In 1628, Britain and France started to challenge Spain for control of the Caribbean.
In 1674, the Spaniards began walling the city of Havana, a project not completed until the 1790s.
1756-1763, during this time Spain joined the war against Britain. And Britain responded by sending an expedition of 15,000 regular and colonial soldiers from Canada to capture Cuba.
British occupation of Havana in June 1762 allowed Cuban planters to sell their goods on the open market. Under traditional Spanish rule, they sold their goods to the Spanish government, who set the prices and was their only legal customer. The government then sold the goods on the open market and kept the profits. The Cubans found it much more agreeable to sell their products to many buyers at competitive prices, and when the British and the Spanish traded Havana for Florida in 1763, Cuban businesses were forced back to the old oppressive system. Thus began the dream of Cuban independence. Before 1762 Cuban trade was a Spanish monopoly. The British opened Havana to world trade, and merchants flocked in. Havana blossomed overnight into an important metropolis.
In 1824, The U.S. feared a united Mexican-Colombian military to help liberate Puerto Rico and Cuba in 1824, the U.S. government (with the backing of England) issued threats to Mexico and Colombia, declaring that the U.S. would "not remain indifferent" to the freeing of Cuba. The threats worked. The expedition was stopped before it began. Simon Bolivar told a delegation of Cuban revolutionaries, "We cannot set at defying the American Government, in conjunction with that of England, on maintaining authority of the islands of Cuba and Puerto Rico." This Government desires no political change of that condition" said, Simon Bolivar.
By 1825, most of Spain's colonies in the new world had achieved their independence, and only Cuba and Puerto Rico remained.
In 1868 landowner Carlos Manuel de Cespedes gave the legendary 'Grito de Yara" (Cry of Yara) in which he freed his slaves and started the first war for Cuban independence, known as the Ten-Year War. Soon the Mambises, machete wielding farmers, followed and became a legitimate guerilla-style army, with many victories and popular support.
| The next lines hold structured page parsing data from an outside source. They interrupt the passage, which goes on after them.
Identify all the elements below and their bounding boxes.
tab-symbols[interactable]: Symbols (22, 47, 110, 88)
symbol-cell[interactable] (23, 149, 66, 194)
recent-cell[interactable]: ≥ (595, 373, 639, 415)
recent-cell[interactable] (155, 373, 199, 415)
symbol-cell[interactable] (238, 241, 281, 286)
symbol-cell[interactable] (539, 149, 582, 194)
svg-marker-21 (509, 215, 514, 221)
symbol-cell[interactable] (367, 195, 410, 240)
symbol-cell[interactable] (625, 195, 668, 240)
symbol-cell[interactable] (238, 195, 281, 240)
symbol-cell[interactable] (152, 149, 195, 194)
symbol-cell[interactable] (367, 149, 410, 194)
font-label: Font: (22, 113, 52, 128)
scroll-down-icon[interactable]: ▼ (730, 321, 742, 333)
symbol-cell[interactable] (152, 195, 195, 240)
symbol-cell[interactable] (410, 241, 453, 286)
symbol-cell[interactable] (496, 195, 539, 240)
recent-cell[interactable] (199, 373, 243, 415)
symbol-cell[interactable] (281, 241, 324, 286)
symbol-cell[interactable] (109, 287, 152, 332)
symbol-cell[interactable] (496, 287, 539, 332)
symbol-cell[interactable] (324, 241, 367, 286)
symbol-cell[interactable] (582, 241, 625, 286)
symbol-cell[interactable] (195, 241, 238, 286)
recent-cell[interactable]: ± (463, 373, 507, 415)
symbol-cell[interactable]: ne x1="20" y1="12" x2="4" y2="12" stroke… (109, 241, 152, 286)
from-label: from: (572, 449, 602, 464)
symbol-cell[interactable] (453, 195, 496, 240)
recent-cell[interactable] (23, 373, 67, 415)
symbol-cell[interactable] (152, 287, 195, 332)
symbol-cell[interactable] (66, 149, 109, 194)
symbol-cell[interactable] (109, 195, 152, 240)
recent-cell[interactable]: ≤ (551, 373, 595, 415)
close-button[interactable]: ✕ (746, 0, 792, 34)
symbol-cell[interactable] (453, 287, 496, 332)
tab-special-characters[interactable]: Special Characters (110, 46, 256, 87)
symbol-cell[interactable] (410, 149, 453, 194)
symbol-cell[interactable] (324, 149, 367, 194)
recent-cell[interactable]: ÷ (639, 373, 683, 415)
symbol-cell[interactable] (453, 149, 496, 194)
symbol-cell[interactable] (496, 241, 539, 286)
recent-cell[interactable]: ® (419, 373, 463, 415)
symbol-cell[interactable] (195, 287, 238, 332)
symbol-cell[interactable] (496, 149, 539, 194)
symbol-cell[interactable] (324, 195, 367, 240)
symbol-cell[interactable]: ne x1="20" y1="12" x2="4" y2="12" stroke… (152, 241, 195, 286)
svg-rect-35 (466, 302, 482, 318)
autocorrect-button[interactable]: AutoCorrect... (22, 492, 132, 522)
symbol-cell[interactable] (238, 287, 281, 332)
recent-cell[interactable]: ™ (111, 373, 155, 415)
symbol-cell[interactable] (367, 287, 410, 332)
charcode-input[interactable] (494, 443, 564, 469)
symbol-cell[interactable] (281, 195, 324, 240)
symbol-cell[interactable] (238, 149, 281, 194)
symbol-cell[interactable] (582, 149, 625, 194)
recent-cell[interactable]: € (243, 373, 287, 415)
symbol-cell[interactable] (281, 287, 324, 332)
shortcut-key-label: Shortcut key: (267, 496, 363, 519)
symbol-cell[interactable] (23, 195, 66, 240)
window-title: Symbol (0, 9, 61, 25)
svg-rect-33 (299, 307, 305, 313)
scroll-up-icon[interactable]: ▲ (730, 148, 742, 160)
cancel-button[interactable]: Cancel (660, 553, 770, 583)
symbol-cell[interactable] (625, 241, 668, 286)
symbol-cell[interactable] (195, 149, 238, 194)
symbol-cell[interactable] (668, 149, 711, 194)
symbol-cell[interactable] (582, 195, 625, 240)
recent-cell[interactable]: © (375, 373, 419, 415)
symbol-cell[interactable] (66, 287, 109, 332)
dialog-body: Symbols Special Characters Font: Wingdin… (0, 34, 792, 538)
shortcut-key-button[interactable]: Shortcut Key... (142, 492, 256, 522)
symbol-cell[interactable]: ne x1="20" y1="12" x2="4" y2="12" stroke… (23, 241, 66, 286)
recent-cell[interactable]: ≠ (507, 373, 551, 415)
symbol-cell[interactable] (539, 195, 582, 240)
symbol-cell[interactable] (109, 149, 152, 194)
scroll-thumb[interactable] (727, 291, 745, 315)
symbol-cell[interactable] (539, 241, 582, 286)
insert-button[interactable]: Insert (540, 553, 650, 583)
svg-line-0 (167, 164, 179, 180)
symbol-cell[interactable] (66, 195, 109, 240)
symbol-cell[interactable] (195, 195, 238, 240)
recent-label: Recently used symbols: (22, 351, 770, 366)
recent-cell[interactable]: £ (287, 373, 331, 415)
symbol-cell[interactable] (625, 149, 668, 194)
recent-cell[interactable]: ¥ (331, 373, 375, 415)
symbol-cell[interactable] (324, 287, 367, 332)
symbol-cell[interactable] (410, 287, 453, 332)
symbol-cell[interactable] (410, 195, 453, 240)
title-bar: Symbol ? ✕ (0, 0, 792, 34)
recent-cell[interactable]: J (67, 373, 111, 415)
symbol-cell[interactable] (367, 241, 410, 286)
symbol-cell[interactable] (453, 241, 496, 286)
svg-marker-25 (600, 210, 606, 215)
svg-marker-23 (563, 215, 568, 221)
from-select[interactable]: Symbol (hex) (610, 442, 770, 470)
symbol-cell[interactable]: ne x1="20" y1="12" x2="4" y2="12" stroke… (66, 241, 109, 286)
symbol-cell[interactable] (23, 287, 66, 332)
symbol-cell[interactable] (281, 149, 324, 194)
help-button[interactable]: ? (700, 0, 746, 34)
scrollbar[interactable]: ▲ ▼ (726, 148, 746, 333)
In 1878, The fact that the U.S. would sell the latest weapons to Spain, but not to the Cuban rebels, led to a stalemate known as the Pact of Zanjon. The Pact ended the war, providing a general amnesty to anyone who fought and freeing the black slaves who fought on either side. Many were disappointed with the Pact calling it a false promise that would never be kept. Their warnings would soon be true.
In 1880, the U.S. government expanded overseas wiping out Native American resistance in the West and building an offensive Navy to the south. U.S. investment in Cuba increased. Six percent of Cuban exports went to Spain, and a whopping eighty-six percent went to the U.S..
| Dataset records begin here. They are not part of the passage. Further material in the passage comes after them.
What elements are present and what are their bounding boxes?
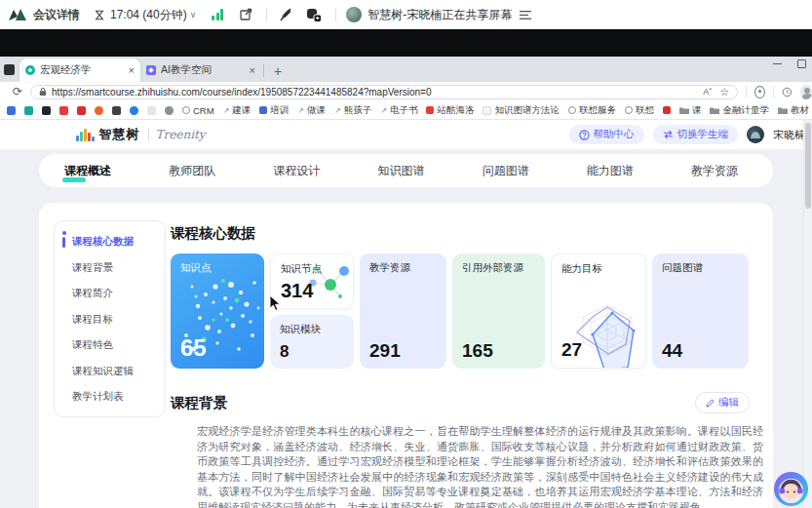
menu-course-features[interactable]: 课程特色 (55, 332, 165, 359)
stat-knowledge-modules[interactable]: 知识模块 8 (270, 315, 354, 369)
audio-interpretation-icon[interactable] (306, 8, 322, 22)
stats-row: 知识点 65 知识节点 314 (171, 254, 763, 369)
bookmark-favicon[interactable] (112, 106, 121, 115)
nav-course-overview[interactable]: 课程概述 (64, 163, 111, 179)
bookmark-lenovo[interactable]: 联想 (625, 104, 654, 117)
ai-assistant-avatar[interactable] (773, 471, 809, 507)
popout-window-icon[interactable] (239, 8, 252, 21)
divider (263, 64, 264, 77)
bookmark-folder-ke[interactable]: 课 (679, 104, 702, 117)
bookmark-crm[interactable]: CRM (182, 105, 214, 116)
edit-button[interactable]: 编辑 (695, 392, 750, 413)
bookmark-jianke[interactable]: ↗建课 (223, 104, 251, 117)
nav-ability-graph[interactable]: 能力图谱 (587, 163, 634, 179)
bookmark-favicon[interactable] (663, 106, 671, 114)
menu-icon[interactable] (520, 11, 531, 20)
bookmark-favicon[interactable] (77, 106, 86, 115)
bookmark-favicon[interactable] (95, 106, 103, 115)
bookmark-zuoke[interactable]: ↗做课 (297, 104, 326, 117)
bookmark-favicon[interactable] (165, 106, 174, 115)
bookmark-favicon[interactable] (42, 106, 51, 115)
meeting-app-logo-icon (8, 8, 27, 21)
url-text[interactable]: https://smartcourse.zhihuishu.com/course… (52, 87, 697, 98)
meeting-toolbar: 会议详情 17:04 (40分钟) ∨ 智慧树-宋晓楠正在共享屏幕 (0, 0, 812, 29)
desktop-background (0, 29, 812, 57)
meeting-details-button[interactable]: 会议详情 (33, 7, 80, 23)
read-aloud-icon[interactable]: Aˆ (703, 87, 712, 97)
bookmark-favicon[interactable] (130, 106, 138, 115)
bookmark-zhanku[interactable]: 站酷海洛 (426, 104, 474, 117)
mouse-cursor (269, 294, 283, 312)
bookmark-favicon[interactable] (59, 106, 68, 115)
browser-corner-icon[interactable] (4, 64, 15, 75)
bookmark-folder-textbook[interactable]: 教材 (778, 104, 809, 117)
menu-course-goals[interactable]: 课程目标 (55, 307, 165, 333)
browser-profile-avatar[interactable] (800, 85, 812, 99)
bookmark-star-icon[interactable]: ☆ (719, 86, 729, 98)
browser-window: 宏观经济学 × AI教学空间 × + ⟳ https://smartcourse… (0, 57, 812, 508)
screen: 会议详情 17:04 (40分钟) ∨ 智慧树-宋晓楠正在共享屏幕 (0, 0, 812, 508)
menu-teaching-plan[interactable]: 教学计划表 (55, 384, 165, 410)
ai-space-favicon (146, 65, 156, 75)
nav-teacher-team[interactable]: 教师团队 (169, 163, 215, 179)
tab-course[interactable]: 宏观经济学 × (19, 59, 140, 82)
zhihuishu-favicon (25, 65, 35, 75)
menu-course-background[interactable]: 课程背景 (55, 255, 165, 282)
stat-knowledge-points[interactable]: 知识点 65 (171, 254, 264, 369)
bookmark-lenovo-service[interactable]: 联想服务 (568, 104, 616, 117)
bookmark-xionghaizi[interactable]: ↗熊孩子 (334, 104, 371, 117)
main-content: 课程核心数据 (171, 203, 763, 508)
page-viewport: 智慧树 Treenity 帮助中心 切换学生端 宋晓楠 (0, 120, 812, 508)
new-tab-button[interactable]: + (274, 64, 282, 78)
nav-course-design[interactable]: 课程设计 (273, 163, 320, 179)
brand-name[interactable]: 智慧树 (99, 126, 140, 143)
nav-question-graph[interactable]: 问题图谱 (483, 163, 529, 179)
tab-ai-space[interactable]: AI教学空间 × (140, 59, 261, 82)
nav-teaching-resources[interactable]: 教学资源 (691, 163, 738, 179)
bookmarks-bar: CRM ↗建课 培训 ↗做课 ↗熊孩子 ↗电子书 站酷海洛 知识图谱方法论 联想… (0, 101, 812, 120)
extension-icon[interactable] (754, 86, 765, 98)
bookmark-favicon[interactable] (147, 106, 156, 115)
divider (746, 86, 747, 98)
minimize-button[interactable] (773, 63, 782, 65)
annotation-disabled-icon[interactable] (279, 8, 292, 21)
bookmark-favicon[interactable] (24, 106, 33, 115)
core-data-title: 课程核心数据 (171, 224, 763, 243)
stat-external-resources[interactable]: 引用外部资源 165 (452, 254, 545, 369)
bookmark-ebook[interactable]: ↗电子书 (380, 104, 417, 117)
menu-knowledge-logic[interactable]: 课程知识逻辑 (55, 359, 165, 385)
site-header: 智慧树 Treenity 帮助中心 切换学生端 宋晓楠 (0, 120, 812, 149)
help-center-button[interactable]: 帮助中心 (569, 125, 644, 144)
question-circle-icon (579, 130, 590, 140)
close-tab-icon[interactable]: × (250, 64, 255, 76)
bookmark-knowledge-method[interactable]: 知识图谱方法论 (483, 104, 560, 117)
stat-ability-goals[interactable]: 能力目标 27 (551, 254, 646, 369)
switch-student-view-button[interactable]: 切换学生端 (653, 125, 739, 144)
chevron-down-icon[interactable]: ∨ (190, 10, 197, 20)
page-scrollbar[interactable] (803, 120, 812, 508)
zhihuishu-logo-icon (76, 129, 95, 141)
close-tab-icon[interactable]: × (129, 64, 135, 76)
menu-core-data[interactable]: 课程核心数据 (55, 229, 165, 255)
user-name[interactable]: 宋晓楠 (773, 128, 805, 142)
address-bar[interactable]: https://smartcourse.zhihuishu.com/course… (30, 85, 738, 99)
divider (148, 129, 149, 141)
history-icon[interactable] (782, 86, 793, 98)
bookmark-folder-econometrics[interactable]: 金融计量学 (710, 104, 769, 117)
stat-teaching-resources[interactable]: 教学资源 291 (360, 254, 446, 369)
tab-strip: 宏观经济学 × AI教学空间 × + (0, 57, 812, 82)
reload-icon[interactable]: ⟳ (13, 86, 22, 98)
bookmark-peixun[interactable]: 培训 (259, 104, 289, 117)
pencil-icon (706, 399, 715, 408)
nav-knowledge-graph[interactable]: 知识图谱 (377, 163, 424, 179)
sharing-status-text: 智慧树-宋晓楠正在共享屏幕 (367, 7, 512, 23)
meeting-timer[interactable]: 17:04 (40分钟) (110, 7, 187, 23)
menu-course-intro[interactable]: 课程简介 (55, 281, 165, 307)
bookmark-favicon[interactable] (7, 106, 16, 115)
stat-question-graph[interactable]: 问题图谱 44 (652, 254, 749, 369)
background-paragraph: 宏观经济学是经济管理类本科生的核心课程之一，旨在帮助学生理解整体经济的运行规律及… (171, 424, 763, 508)
site-info-lock-icon[interactable] (39, 87, 47, 97)
user-avatar[interactable] (747, 126, 764, 143)
restore-button[interactable] (797, 59, 806, 68)
scrollbar-thumb[interactable] (805, 123, 811, 209)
1880, It was at this time that La Guerra Chiquita (The Little War) was fought. Led by Major Calixto Garcia, a well-known leader of the Ten-Year War, and Jose Maceo, the new struggle for independence was crushed within months.
1892 Marti devoted himself exclusively to the cause of Cuban independence, soliciting and receiving financial support from Cuban exiles in all walks of life, and organizing every detail of The Cuban Revolutionary Party. Marti united some of the surviving veterans of The Ten Year War, Antonio Maceo, Maximo Gomez, Calixto García and others. Under Marti's guidance, the rebels were organized into a cohesive, connected force that included a civilian government that would take over after the war.
By 1894, less than 20 percent of sugar mill owners in Cuba were Cubans, and more than 95 percent of all Cuban sugar exports went to the U.S.
At the end of March 1894, Marti began to push for immediate revolutionary action, writing letters to Maximo Gomez and Antonio Maceo. In a detailed and informative account of the conflict, titled: The Spanish-Cuban-American War and the Birth of American Imperialism, historian Philip S. Foner sheds light on his urgency, "Marti's impatience to start the revolution for independence was affected by his growing fear that the imperialist forces in the United Stat"s would succeed in annexing Cuba before the revolution could liberate the island from Spain." Marti had noticed a frightening new trend of aggressive U.S. "influence," evident by Secretary of State James G.
(Blaine's Philosophy), that all of Central and South America would some day fall to the U.S.
"That rich island," Blaine wrote on December 1 1881, "the key to the Gulf of Mexico, is, though in the hands of Spain, a part of the American commercial system… If ever ceasing to be Spanish, Cuba must necessarily become American and not fall under any other European domination."
Blaine"s vision did not allow for a free and independent Cuba.
(Foner's written statements), "Marti noticed with alarm the movement to annex Hawaii, viewing it as establishing a pattern for Cuba....".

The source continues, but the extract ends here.